Issue
An issue was brought to our attention recently where an azure SQL DB was throwing TempDB related errors although the customer felt that the TempDB usage never came close to the value published in the official Microsoft document. Here’s the error the customer had complained about:
Error
Here is a more detailed error text :
The database 'tempdb' has reached its size quota. Partition or delete data, drop indexes, or consult the documentation for possible resolutions.'. Possible failure reasons: Problems with the query, 'ResultSet' property not set correctly, parameters not set correctly, or connection not established correctly.
WorkAround/Fix:
The customer wanted to know the TempDB allocated to them.
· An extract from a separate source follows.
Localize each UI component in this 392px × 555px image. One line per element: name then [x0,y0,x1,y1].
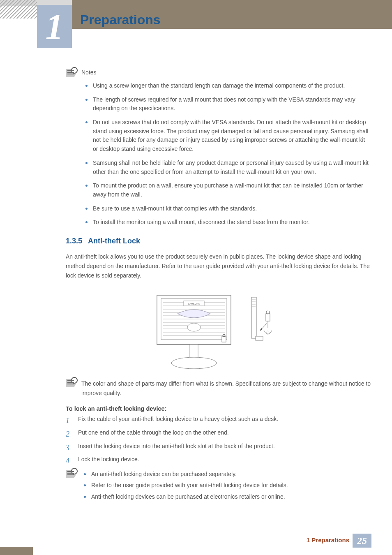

While the official documentation suggested that the SLO had 1.2 TB of Temp DB, In reality they always received a TempDB full error after 64GB.
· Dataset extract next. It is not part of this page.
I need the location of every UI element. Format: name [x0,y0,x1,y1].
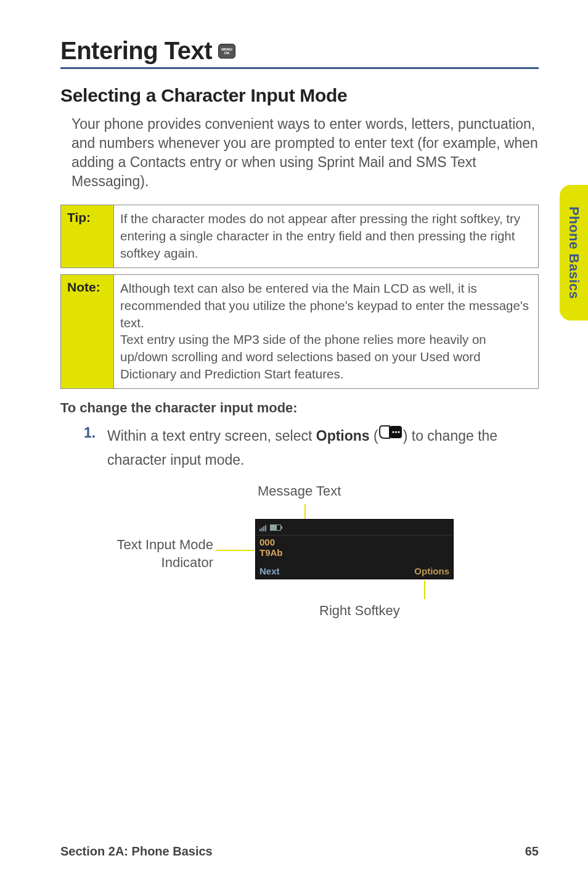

I asked their technical team to run the following command to check the current Temp DB space allocated:
SELECT FileName = df.name,
current_file_size_MB = df.size*1.0/128,
max_size = CASE df.max_size
WHEN 0 THEN 'Autogrowth is off.'
WHEN -1 THEN 'Autogrowth is on.'
ELSE 'Log file grows to a maximum size of 2 TB.'
END,
growth_value =
CASE
WHEN df.growth = 0 THEN df.growth
WHEN df.growth > 0 AND df.is_percent_growth = 0 THEN df.growth*1.0/128.0
WHEN df.growth > 0 AND df.is_percent_growth = 1 THEN df.growth
END,
growth_increment_unit =
CASE
WHEN df.growth = 0 THEN 'Size is fixed.'
WHEN df.growth > 0 AND df.is_percent_growth = 0 THEN 'Growth value is MB.'
WHEN df.growth > 0 AND df.is_percent_growth = 1 THEN 'Growth value is a percentage.'
END
FROM tempdb.sys.database_files AS df;
GO
The Output that was shared, verified that the TempDB allocated was indeed 1.2TB as described in the public documentation against the DB SLO. Here’s the output:
Now the next step was to check what was the free space available in the TempDB at that point because per the customer, they were not having any heavy-duty jobs/queries running on the DB at that time. I asked them to execute the query below:
-- Determining the amount of free space in tempdb
SELECT SUM(unallocated_extent_page_count) AS [free pages],
(SUM(unallocated_extent_page_count)*1.0/128) AS [free space in MB]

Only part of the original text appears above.